Are the behaviors, perceptions and pathological ideas present in the patient that do not appear in the general population. The patient lives in his new and own reality (he does not invent things, but he has a totally altered perception of reality). At this time the patient is not aware of his illness, so a drastic confrontation with him is not recommended, questioning his ideas. These symptoms are:

  • Delirious ideas: the patient believes that a series of things are happening that are not really happening.
  • Sensory hallucinations: alterations of perception without an external stimulus that occasions. In general, they are usually of an auditory nature (voices, sounds …), although they can also be visual, olfactory … Sometimes violent acts can be perpetrated towards others or towards themselves.
  • Extravagant behavior: product of those delusional ideas and sensory alterations.

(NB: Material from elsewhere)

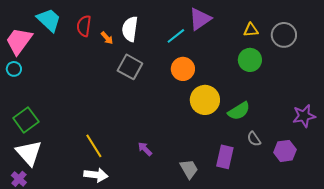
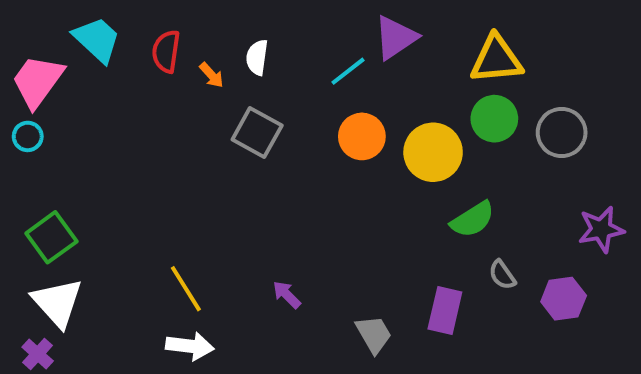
white semicircle: (130, 29) -> (257, 57), size x0.7
yellow triangle: (251, 30) -> (496, 59), size x1.8
gray circle: (284, 35) -> (562, 132), moved
yellow circle: (205, 100) -> (433, 152), moved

They do not usually have a specific purpose. The patient may present hyperemotivity, histrionics, etc.
  • Disorganized thinking: the patient is not able to organize and expose their thinking in an organized way, which manifests itself in an unconnected language and with an erratic message.

Negative symptoms:

  • Anhedonia: loss of interest in those things that previously interested and liked the patient.
  • Apato-bulimia: loss or absence of initiative to start tasks or purposes and carry them out.
  • Social isolation: decreased interest in social activities and requiring relationships with other people. The patient tends to perform solitary activities.
  • Flat affect: reduction or, in severe cases, absence of expression and emotional response. It is reflected in actions such as facial mutism (no gesticulation with the face before stimuli), spontaneous decrease of the movements, absence of visual contact, decrease of the oral message and tone of voice (the patient keeps a low tone of voice and Express with few words) with slowness or blocking of conversation, etc.

Schizophrenia is an extremely complex treatment due to the combination of different factors that have a great influence on its evolution, such as the complexity and severity of the psychotic disorder, and the biological, environmental and psychosocial components.